++++ Data supplied ++++

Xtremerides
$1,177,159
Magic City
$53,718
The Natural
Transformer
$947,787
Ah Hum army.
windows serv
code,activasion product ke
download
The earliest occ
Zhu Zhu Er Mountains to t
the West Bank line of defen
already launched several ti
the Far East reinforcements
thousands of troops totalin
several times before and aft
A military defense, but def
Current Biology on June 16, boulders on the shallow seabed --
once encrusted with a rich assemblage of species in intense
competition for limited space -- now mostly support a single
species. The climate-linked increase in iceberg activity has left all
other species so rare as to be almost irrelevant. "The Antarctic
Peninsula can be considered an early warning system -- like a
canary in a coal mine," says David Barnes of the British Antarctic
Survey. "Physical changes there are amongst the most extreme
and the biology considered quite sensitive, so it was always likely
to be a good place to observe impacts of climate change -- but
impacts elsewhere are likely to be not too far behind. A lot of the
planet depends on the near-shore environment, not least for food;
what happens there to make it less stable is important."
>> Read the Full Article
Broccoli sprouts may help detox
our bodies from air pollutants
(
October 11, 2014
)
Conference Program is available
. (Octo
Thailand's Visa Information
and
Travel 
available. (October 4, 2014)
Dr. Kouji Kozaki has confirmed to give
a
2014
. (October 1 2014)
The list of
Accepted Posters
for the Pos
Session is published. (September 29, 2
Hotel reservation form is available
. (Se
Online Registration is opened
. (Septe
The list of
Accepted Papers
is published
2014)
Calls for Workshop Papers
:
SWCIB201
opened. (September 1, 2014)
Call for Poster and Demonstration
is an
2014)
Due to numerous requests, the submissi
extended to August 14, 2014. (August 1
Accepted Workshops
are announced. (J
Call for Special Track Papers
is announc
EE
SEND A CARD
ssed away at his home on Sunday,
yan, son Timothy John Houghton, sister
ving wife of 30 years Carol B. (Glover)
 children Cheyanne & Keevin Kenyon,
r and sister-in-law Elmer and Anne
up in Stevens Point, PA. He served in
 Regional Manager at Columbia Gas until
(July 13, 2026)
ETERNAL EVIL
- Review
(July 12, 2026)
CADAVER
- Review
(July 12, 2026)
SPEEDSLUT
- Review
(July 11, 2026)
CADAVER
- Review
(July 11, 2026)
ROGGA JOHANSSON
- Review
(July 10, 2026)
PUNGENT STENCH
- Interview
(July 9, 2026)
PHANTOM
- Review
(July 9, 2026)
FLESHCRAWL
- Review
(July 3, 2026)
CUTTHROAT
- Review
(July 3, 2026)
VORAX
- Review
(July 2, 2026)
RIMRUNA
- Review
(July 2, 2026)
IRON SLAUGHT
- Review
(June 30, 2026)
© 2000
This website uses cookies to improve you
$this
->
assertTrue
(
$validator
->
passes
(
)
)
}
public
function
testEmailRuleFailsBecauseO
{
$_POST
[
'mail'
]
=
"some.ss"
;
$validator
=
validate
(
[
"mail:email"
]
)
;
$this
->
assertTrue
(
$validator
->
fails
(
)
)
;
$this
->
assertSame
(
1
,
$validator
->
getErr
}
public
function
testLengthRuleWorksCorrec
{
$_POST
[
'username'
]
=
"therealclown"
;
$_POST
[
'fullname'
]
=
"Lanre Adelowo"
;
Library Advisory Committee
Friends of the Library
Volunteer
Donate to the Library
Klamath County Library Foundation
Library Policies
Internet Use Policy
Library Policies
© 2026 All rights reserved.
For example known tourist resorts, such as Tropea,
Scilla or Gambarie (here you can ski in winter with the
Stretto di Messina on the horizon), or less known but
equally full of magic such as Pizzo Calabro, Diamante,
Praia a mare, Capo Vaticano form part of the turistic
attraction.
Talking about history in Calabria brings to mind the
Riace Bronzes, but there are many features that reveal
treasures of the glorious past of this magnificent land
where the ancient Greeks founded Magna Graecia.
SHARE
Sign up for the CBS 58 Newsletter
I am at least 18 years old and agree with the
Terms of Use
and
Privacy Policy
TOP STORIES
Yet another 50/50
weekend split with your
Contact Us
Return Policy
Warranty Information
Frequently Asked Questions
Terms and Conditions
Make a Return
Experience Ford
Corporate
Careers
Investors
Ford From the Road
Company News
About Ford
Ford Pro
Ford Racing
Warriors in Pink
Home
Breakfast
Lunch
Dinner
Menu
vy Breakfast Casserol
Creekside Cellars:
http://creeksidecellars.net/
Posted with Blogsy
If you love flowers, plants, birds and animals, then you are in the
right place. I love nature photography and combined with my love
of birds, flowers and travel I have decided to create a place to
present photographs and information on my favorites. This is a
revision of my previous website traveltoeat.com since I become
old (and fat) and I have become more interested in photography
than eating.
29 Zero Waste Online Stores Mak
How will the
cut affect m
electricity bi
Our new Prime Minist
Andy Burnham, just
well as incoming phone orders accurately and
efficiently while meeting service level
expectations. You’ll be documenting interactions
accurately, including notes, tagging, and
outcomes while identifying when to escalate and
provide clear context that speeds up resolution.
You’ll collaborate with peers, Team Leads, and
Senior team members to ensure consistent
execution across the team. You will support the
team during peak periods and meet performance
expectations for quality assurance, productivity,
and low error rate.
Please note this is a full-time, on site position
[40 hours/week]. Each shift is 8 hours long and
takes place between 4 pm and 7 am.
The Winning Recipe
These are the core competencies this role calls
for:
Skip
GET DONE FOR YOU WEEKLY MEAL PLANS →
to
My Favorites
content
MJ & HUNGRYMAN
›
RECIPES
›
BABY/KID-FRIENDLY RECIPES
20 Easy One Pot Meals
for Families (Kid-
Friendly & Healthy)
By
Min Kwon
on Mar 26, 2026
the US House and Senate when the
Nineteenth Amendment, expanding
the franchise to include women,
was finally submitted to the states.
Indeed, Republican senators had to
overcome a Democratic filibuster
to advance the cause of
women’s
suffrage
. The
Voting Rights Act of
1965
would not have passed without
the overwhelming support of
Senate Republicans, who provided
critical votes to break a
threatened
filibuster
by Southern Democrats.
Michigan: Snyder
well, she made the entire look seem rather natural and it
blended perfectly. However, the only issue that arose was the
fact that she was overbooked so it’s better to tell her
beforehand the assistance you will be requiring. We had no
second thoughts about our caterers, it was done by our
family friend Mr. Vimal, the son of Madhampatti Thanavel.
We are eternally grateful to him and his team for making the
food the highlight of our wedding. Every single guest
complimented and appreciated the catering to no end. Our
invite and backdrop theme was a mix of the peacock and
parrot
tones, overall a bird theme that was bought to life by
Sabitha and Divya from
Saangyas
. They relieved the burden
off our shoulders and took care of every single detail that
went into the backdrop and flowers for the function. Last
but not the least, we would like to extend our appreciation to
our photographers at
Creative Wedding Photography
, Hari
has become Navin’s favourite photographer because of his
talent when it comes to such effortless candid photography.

++++

What you have to do: Repeat the data in its entirety, word for word.

Written response:
Xtremerides
$1,177,159
Magic City
$53,718
The Natural
Transformer
$947,787
Ah Hum army.
windows serv
code,activasion product ke
download
The earliest occ
Zhu Zhu Er Mountains to t
the West Bank line of defen
already launched several ti
the Far East reinforcements
thousands of troops totalin
several times before and aft
A military defense, but def
Current Biology on June 16, boulders on the shallow seabed --
once encrusted with a rich assemblage of species in intense
competition for limited space -- now mostly support a single
species. The climate-linked increase in iceberg activity has left all
other species so rare as to be almost irrelevant. "The Antarctic
Peninsula can be considered an early warning system -- like a
canary in a coal mine," says David Barnes of the British Antarctic
Survey. "Physical changes there are amongst the most extreme
and the biology considered quite sensitive, so it was always likely
to be a good place to observe impacts of climate change -- but
impacts elsewhere are likely to be not too far behind. A lot of the
planet depends on the near-shore environment, not least for food;
what happens there to make it less stable is important."
>> Read the Full Article
Broccoli sprouts may help detox
our bodies from air pollutants
(
October 11, 2014
)
Conference Program is available
. (Octo
Thailand's Visa Information
and
Travel 
available. (October 4, 2014)
Dr. Kouji Kozaki has confirmed to give
a
2014
. (October 1 2014)
The list of
Accepted Posters
for the Pos
Session is published. (September 29, 2
Hotel reservation form is available
. (Se
Online Registration is opened
. (Septe
The list of
Accepted Papers
is published
2014)
Calls for Workshop Papers
:
SWCIB201
opened. (September 1, 2014)
Call for Poster and Demonstration
is an
2014)
Due to numerous requests, the submissi
extended to August 14, 2014. (August 1
Accepted Workshops
are announced. (J
Call for Special Track Papers
is announc
EE
SEND A CARD
ssed away at his home on Sunday,
yan, son Timothy John Houghton, sister
ving wife of 30 years Carol B. (Glover)
 children Cheyanne & Keevin Kenyon,
r and sister-in-law Elmer and Anne
up in Stevens Point, PA. He served in
 Regional Manager at Columbia Gas until
(July 13, 2026)
ETERNAL EVIL
- Review
(July 12, 2026)
CADAVER
- Review
(July 12, 2026)
SPEEDSLUT
- Review
(July 11, 2026)
CADAVER
- Review
(July 11, 2026)
ROGGA JOHANSSON
- Review
(July 10, 2026)
PUNGENT STENCH
- Interview
(July 9, 2026)
PHANTOM
- Review
(July 9, 2026)
FLESHCRAWL
- Review
(July 3, 2026)
CUTTHROAT
- Review
(July 3, 2026)
VORAX
- Review
(July 2, 2026)
RIMRUNA
- Review
(July 2, 2026)
IRON SLAUGHT
- Review
(June 30, 2026)
© 2000
This website uses cookies to improve you
$this
->
assertTrue
(
$validator
->
passes
(
)
)
}
public
function
testEmailRuleFailsBecauseO
{
$_POST
[
'mail'
]
=
"some.ss"
;
$validator
=
validate
(
[
"mail:email"
]
)
;
$this
->
assertTrue
(
$validator
->
fails
(
)
)
;
$this
->
assertSame
(
1
,
$validator
->
getErr
}
public
function
testLengthRuleWorksCorrec
{
$_POST
[
'username'
]
=
"therealclown"
;
$_POST
[
'fullname'
]
=
"Lanre Adelowo"
;
Library Advisory Committee
Friends of the Library
Volunteer
Donate to the Library
Klamath County Library Foundation
Library Policies
Internet Use Policy
Library Policies
© 2026 All rights reserved.
For example known tourist resorts, such as Tropea,
Scilla or Gambarie (here you can ski in winter with the
Stretto di Messina on the horizon), or less known but
equally full of magic such as Pizzo Calabro, Diamante,
Praia a mare, Capo Vaticano form part of the turistic
attraction.
Talking about history in Calabria brings to mind the
Riace Bronzes, but there are many features that reveal
treasures of the glorious past of this magnificent land
where the ancient Greeks founded Magna Graecia.
SHARE
Sign up for the CBS 58 Newsletter
I am at least 18 years old and agree with the
Terms of Use
and
Privacy Policy
TOP STORIES
Yet another 50/50
weekend split with your
Contact Us
Return Policy
Warranty Information
Frequently Asked Questions
Terms and Conditions
Make a Return
Experience Ford
Corporate
Careers
Investors
Ford From the Road
Company News
About Ford
Ford Pro
Ford Racing
Warriors in Pink
Home
Breakfast
Lunch
Dinner
Menu
vy Breakfast Casserol
Creekside Cellars:
http://creeksidecellars.net/
Posted with Blogsy
If you love flowers, plants, birds and animals, then you are in the
right place. I love nature photography and combined with my love
of birds, flowers and travel I have decided to create a place to
present photographs and information on my favorites. This is a
revision of my previous website traveltoeat.com since I become
old (and fat) and I have become more interested in photography
than eating.
29 Zero Waste Online Stores Mak
How will the
cut affect m
electricity bi
Our new Prime Minist
Andy Burnham, just
well as incoming phone orders accurately and
efficiently while meeting service level
expectations. You’ll be documenting interactions
accurately, including notes, tagging, and
outcomes while identifying when to escalate and
provide clear context that speeds up resolution.
You’ll collaborate with peers, Team Leads, and
Senior team members to ensure consistent
execution across the team. You will support the
team during peak periods and meet performance
expectations for quality assurance, productivity,
and low error rate.
Please note this is a full-time, on site position
[40 hours/week]. Each shift is 8 hours long and
takes place between 4 pm and 7 am.
The Winning Recipe
These are the core competencies this role calls
for:
Skip
GET DONE FOR YOU WEEKLY MEAL PLANS →
to
My Favorites
content
MJ & HUNGRYMAN
›
RECIPES
›
BABY/KID-FRIENDLY RECIPES
20 Easy One Pot Meals
for Families (Kid-
Friendly & Healthy)
By
Min Kwon
on Mar 26, 2026
the US House and Senate when the
Nineteenth Amendment, expanding
the franchise to include women,
was finally submitted to the states.
Indeed, Republican senators had to
overcome a Democratic filibuster
to advance the cause of
women’s
suffrage
. The
Voting Rights Act of
1965
would not have passed without
the overwhelming support of
Senate Republicans, who provided
critical votes to break a
threatened
filibuster
by Southern Democrats.
Michigan: Snyder
well, she made the entire look seem rather natural and it
blended perfectly. However, the only issue that arose was the
fact that she was overbooked so it’s better to tell her
beforehand the assistance you will be requiring. We had no
second thoughts about our caterers, it was done by our
family friend Mr. Vimal, the son of Madhampatti Thanavel.
We are eternally grateful to him and his team for making the
food the highlight of our wedding. Every single guest
complimented and appreciated the catering to no end. Our
invite and backdrop theme was a mix of the peacock and
parrot
tones, overall a bird theme that was bought to life by
Sabitha and Divya from
Saangyas
. They relieved the burden
off our shoulders and took care of every single detail that
went into the backdrop and flowers for the function. Last
but not the least, we would like to extend our appreciation to
our photographers at
Creative Wedding Photography
, Hari
has become Navin’s favourite photographer because of his
talent when it comes to such effortless candid photography.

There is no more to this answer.